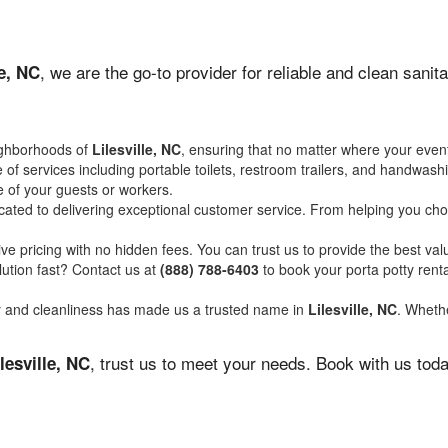
, we are the go-to provider for reliable and clean sani
le, NC
ighborhoods of
Lilesville, NC
, ensuring that no matter where your event
of services including portable toilets, restroom trailers, and handwash
 of your guests or workers.
ated to delivering exceptional customer service. From helping you choo
ve pricing with no hidden fees. You can trust us to provide the best val
ution fast? Contact us at
(888) 788-6403
to book your porta potty ren
ity and cleanliness has made us a trusted name in
Lilesville, NC
. Whethe
, trust us to meet your needs. Book with us tod
lesville, NC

# # # # # # #

**Task prompt:** Throughout the material above, find every line holding "with" and copy it.

**Result:**
ve pricing with no hidden fees. You can trust us to provide the best val
, trust us to meet your needs. Book with us tod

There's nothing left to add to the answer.